Transcribed page contents
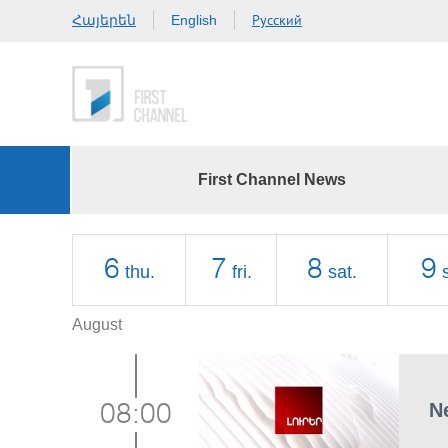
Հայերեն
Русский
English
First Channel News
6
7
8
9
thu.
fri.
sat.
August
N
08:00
--
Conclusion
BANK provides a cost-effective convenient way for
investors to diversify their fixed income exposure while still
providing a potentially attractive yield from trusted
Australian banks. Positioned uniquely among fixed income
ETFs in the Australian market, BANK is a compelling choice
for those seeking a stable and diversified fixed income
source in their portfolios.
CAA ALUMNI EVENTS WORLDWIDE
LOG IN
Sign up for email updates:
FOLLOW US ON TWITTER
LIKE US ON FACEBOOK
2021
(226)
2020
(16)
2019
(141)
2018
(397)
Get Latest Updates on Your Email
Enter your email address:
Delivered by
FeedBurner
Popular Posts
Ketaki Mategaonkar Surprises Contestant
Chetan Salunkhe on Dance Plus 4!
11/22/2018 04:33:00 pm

- THE TASK -
Copy the records above exactly, beginning at the line that contains "Get Latest Updates on Your Email" and stopping after the line that contains "11/22/2018 04:33:00 pm".

- RESPONSE -
Get Latest Updates on Your Email
Enter your email address:
Delivered by
FeedBurner
Popular Posts
Ketaki Mategaonkar Surprises Contestant
Chetan Salunkhe on Dance Plus 4!
11/22/2018 04:33:00 pm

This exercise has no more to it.